Recorded data below:

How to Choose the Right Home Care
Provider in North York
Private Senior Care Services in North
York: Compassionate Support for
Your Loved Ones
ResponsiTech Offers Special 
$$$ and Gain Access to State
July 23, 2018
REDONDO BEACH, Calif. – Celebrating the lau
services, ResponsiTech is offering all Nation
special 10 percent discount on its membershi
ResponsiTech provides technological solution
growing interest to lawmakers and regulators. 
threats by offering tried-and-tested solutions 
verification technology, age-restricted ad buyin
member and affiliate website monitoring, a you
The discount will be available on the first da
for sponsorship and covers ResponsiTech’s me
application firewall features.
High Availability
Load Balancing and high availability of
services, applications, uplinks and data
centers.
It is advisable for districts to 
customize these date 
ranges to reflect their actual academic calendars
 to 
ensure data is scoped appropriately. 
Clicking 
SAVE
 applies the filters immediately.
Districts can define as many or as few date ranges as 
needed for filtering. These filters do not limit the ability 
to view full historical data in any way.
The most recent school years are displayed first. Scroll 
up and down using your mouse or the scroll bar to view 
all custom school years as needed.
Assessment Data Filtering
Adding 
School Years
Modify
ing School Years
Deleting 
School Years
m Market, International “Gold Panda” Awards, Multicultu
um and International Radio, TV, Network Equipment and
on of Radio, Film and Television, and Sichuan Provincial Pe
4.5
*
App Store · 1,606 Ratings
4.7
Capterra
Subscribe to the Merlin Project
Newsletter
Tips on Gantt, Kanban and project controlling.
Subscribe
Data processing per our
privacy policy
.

End of Recorded data.
Recorded data below:

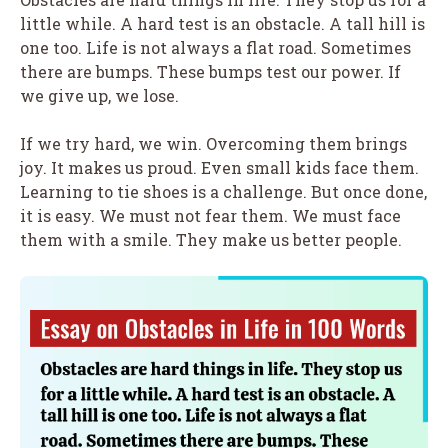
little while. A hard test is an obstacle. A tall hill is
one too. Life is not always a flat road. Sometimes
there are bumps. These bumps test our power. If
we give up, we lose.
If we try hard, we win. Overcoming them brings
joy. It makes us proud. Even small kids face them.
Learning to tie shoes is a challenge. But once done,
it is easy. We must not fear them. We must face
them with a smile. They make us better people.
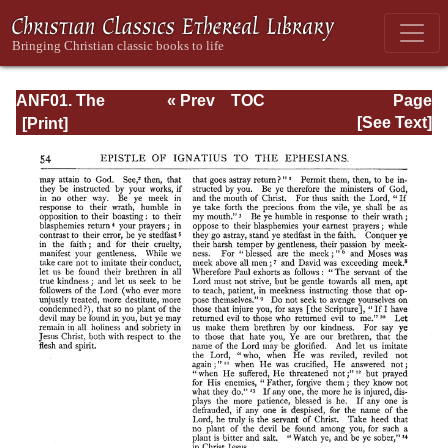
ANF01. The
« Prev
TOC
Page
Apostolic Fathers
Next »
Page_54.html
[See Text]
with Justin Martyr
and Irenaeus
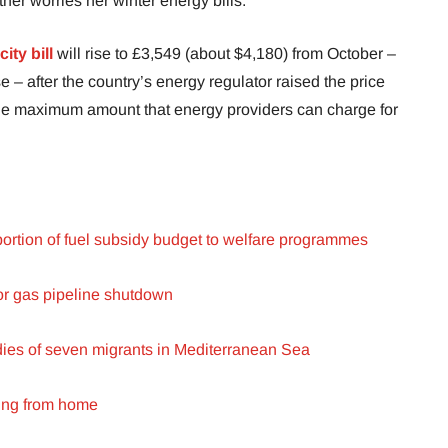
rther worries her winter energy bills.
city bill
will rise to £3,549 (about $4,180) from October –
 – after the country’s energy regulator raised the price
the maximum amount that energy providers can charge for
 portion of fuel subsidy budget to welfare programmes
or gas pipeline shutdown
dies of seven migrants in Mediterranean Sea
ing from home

End of Recorded data.

Aim of the task: Copy out the lines above from the line containing "If we try hard, we" through the line containing "portion of fuel", exactly, and keep the pictures out.

Written response:
If we try hard, we win. Overcoming them brings
joy. It makes us proud. Even small kids face them.
Learning to tie shoes is a challenge. But once done,
it is easy. We must not fear them. We must face
them with a smile. They make us better people.
ANF01. The
« Prev
TOC
Page
Apostolic Fathers
Next »
Page_54.html
[See Text]
with Justin Martyr
and Irenaeus
rther worries her winter energy bills.
city bill
will rise to £3,549 (about $4,180) from October –
 – after the country’s energy regulator raised the price
the maximum amount that energy providers can charge for
 portion of fuel subsidy budget to welfare programmes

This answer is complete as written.